= Alexander Wagner (artist) =

German painter

Alexander Wagner (born 1978) is a German fine artist. Both painting and drawing play a central part in his artistic oeuvre. Wagner's work returns repeatedly to a geometric formal language that is reduced in its composition and abstractly constructed.

== Life and work ==
Alexander Wagner completed his studies at the Universität der Künste Berlin (Berlin University of the Arts) in 2006 having been a ‘Meisterschüler’ there. Even prior to his graduation Wagner took part in group exhibitions in Berlin, Zurich, and Istanbul, as well as group shows in the United States and Italy. Alexander engages predominantly with the subject of painting. Thus drawings, watercolours, silkscreen prints, gouache, and acrylic paintings have a fixed place in Wagner’s repertoire. The artist’s work is particularly notable for its formal language. He chooses clean, geometric forms, amongst others, and carries these over into his subjects, "or even onto the picture’s topic, which has no inherent geometry, like clouds or rain, for example," as Friedrich Meschde has explained. Wagner’s works seem thus to be reduced to something essential, using colours as a starting point. His approach to form in his work is also interesting. For example, Alexander Wagner has produced photographs in which a chance description of space in terms of geometry can be recognised, in the form of an everyday object. This can, in turn, serve as the basis for a drawing in which, unlike a photograph, "visible things progress". His newest works are increasingly wall paintings, as have been on display recently in the Kunsthalle Bielefeld, amongst other venues. With this Wagner focuses on the spatial intervention, which relates to the site’s exhibition architecture and changes how this can be experienced spatially.

Alexander Wagner is represented by the gallery RaebervonStenglin in Zurich. He lives and works in Berlin.

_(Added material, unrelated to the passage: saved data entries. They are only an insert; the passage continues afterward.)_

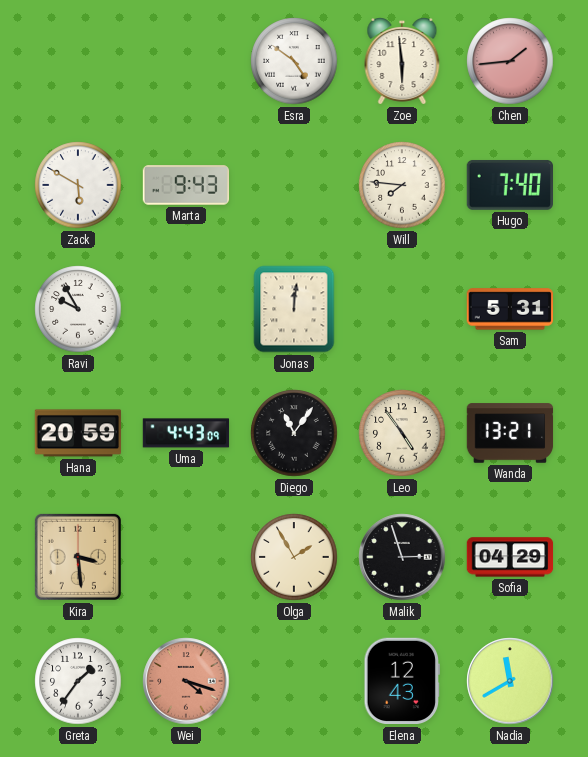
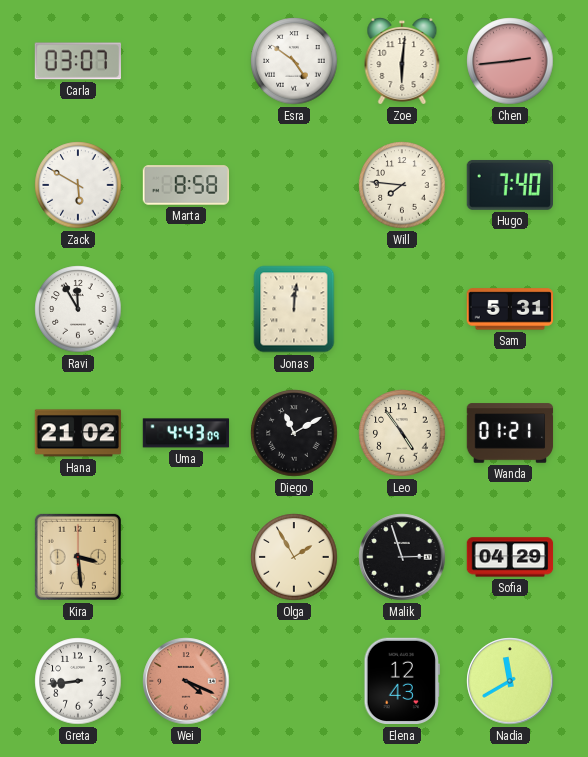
Carla: none -> 03:07
Zoe: 5:59 -> 6:01
Chen: 1:44 -> 2:44
Marta: 9:43 -> 8:58
Ravi: 9:55 -> 11:55
Hana: 20:59 -> 21:02
Diego: 11:06 -> 11:10
Wanda: 13:21 -> 01:21
Greta: 1:36 -> 8:44
Wei: 4:18 -> 4:19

== Exhibitions (selection) ==
- 2013: Warp & Weft, with Sylvie Fleury, Spazio Cabinet, Milan, Italy.
- 2013: Auf Zeit, Wandbilder, Bildwände, Kunsthalle Bielefeld, Bielefeld, Germany.
- 2013: Galeri Mana, Istanbul, Turkey.
- 2012: RaebervonStenglin, Zurich, Switzerland.
- 2011: Natural Flavor, Ricou Gallery, Brussels, Belgium.
- 2011: Broken Umbrellas, Laurel Gitlen, New York, USA.
- 2011: Killing the system softly, Galleria Antonio Ferrara, Reggio Emilia, Italy.
- 2010: RaebervonStenglin, Zurich, Switzerland.
- 2010: Ins Blickfeld gerückt, Institut français, Berlin, Germany.
- 2009: INSERT, zum Zeichnerischen, Jet, Berlin, Deutschland.
- 2009: Access All Areas, a drawing exhibition, Galerie Max Hetzler, Berlin, Germany.
- 2009: Form versus Function, grant recipients of the Karl Hofer Gesellschaft, Haus am Kleistpark, Berlin, Germany.
- 2008: mustern, SOX, Berlin, Germany.
- 2007: Alexander Wagner, NBKstudio (Neuer Berliner Kunstverein), Berlin, Germany.

== Grants ==
- 2009: Catalogue Grant of the Berlin Senate
- 2008-2010: Studio Grant of the Karl-Hofer-Gesellschaft

== Awards ==
- 2010: New Entries Guido Carbone Preis, ARTISSIMA 17, Turin, Italy.

== Publications ==
- 2013: Alexander Wagner, Galeri Mana, monograph, Istanbul, Turkey.
- 2009: Alexander Wagner, Revolver VVV, monograph, Berlin, Germany.